Tracing and Fraudulent Conveyances

David Debenham
Co-Chair of the McMillan Fraud Law Group

How often do fraud victims chase fraudsters only to find that at the end of the road the fraudster has conveyed all his or her assets to a family member, and gone bankrupt? Despite the familiarity of this scenario, the path forward remains unclear to many. In Esfahani v. Samimi,1The Plaintiff obtained a judgment in Germany against the Defendant Kamran in 2007. An Ontario judgment was then obtained in 2009 recognizing the German judgment in the amount of $645,754.08 and finding it to be enforceable in the Superior Court of Ontario. The Plaintiff received no payments pursuant to the Judgment and as such brought a second lawsuit in 2011 claiming damages and pleading that Kamran fraudulently conveyed real estate to the Defendants in this lawsuit in order to evade payment of the Judgment. Kamran filed an assignment in bankruptcy on November 6, 2013 under the Bankruptcy and Insolvency Act (“BIA”). Kamran was discharged from bankruptcy on August 7, 2014.

In 2013, the Plaintiff originally brought this summary judgment motion. In September 2013, counsel agreed that the motion ought to proceed as a mini trial with the judge answering a single issue. The mini trial proceeded before Justice Dunphy in early 2015.2 Justice Dunphy found that the Defendants did engage in various transactions with the intent to defeat, hinder or delay the Plaintiff from receiving payment from Kamran for the Judgment. The Defendants appeal was dismissed in May 2016.3

The Plaintiff now claims for a money judgment against the Defendants. The Plaintiff relies on the provisions of the Fraudulent Conveyances Act (“FCA”) and the Assignment and Preferences Act (“APA”)4 to recover the proceeds of the fraudulent conveyances to satisfy the outstanding judgment. It is submitted that any funds from the fraudulent conveyances are imprinted with a trust for the Plaintiff. The Plaintiff asserts that when a transaction is declared to be fraudulent under the FCA, the net proceeds of the transaction will be ordered to be paid over to the creditors of the judgment debtor pursuant to s.12 of the APA.

The Defendants argue that the Plaintiff has no entitlement to judgment and the Plaintiff has followed the incorrect procedure. Counsel for the Defendants submits that the Plaintiff did not object to the discharge from bankruptcy. Since Kamran went bankrupt, the Plaintiff ought to have followed the scheme set out in the BIA. The Defendants submit that the motion ought to be dismissed because Kamran has been discharged from bankruptcy and the debt upon which these proceedings are based has also been discharged so there is no “debt” which can form the basis of a judgment.

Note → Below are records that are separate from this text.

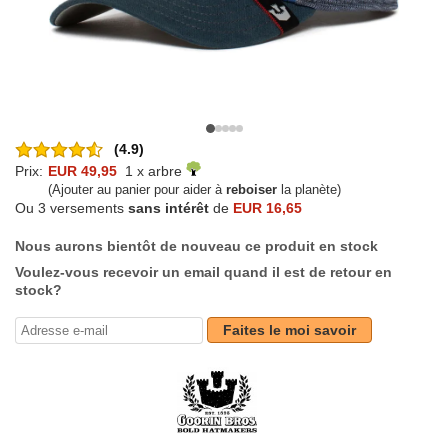
(4.9)
Prix:
EUR 49,95
1 x arbre
(Ajouter au panier pour aider à
reboiser
la planète)
Ou 3 versements
sans intérêt
de
EUR 16,65
Nous aurons bientôt de nouveau ce produit en stock
Voulez-vous recevoir un email quand il est de retour en
stock?
Faites le moi savoir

The Plaintiff was the only listed creditor in the bankruptcy, duly filed and proved its claim and appointed the sole inspector. The trustee could have been financed by the Plaintiff or replaced or an assignment of the causes of action sought. Post-bankruptcy, an FCA claim can only belong to the trustee. Section 38 of the BIA Section 38 of the BIA provides a ready answer to a creditor who wishes to continue or commence an FCA action after bankruptcy of the debtor should the trustee fail to pursue it. The Plaintiff can commence a motion in bankruptcy court seeking to set aside Kamran’s discharge and for permission to proceed with the bankruptcy proceeding in his own name pursuant to s.38 of the BIA if the trustee has failed to do so, and the Plaintiff purchases the cause of action from the trustee as a result.

As a result of the findings of Dunphy J., the transactions are void and the properties revert to Kamran, who has been discharged from bankruptcy and is no longer a debtor to the Plaintiff. It is the bankruptcy estate that has the claim under the FCA and an action that seeks to claim against others belongs to the trustee, regardless of whether or not there has been a discharge. It is up to the trustee whether or not claims are pursued, but in the event that the trustee elects not to proceed with a claim, the Plaintiff, who is a creditor against the estate, has various remedies available to it. The Plaintiff may seek the reappointment of the trustee or even the appointment of a different trustee. If such remedies are pursued by the Plaintiff these motions must be set down in a bankruptcy court, not as a standard summary judgment motion in the regular civil court.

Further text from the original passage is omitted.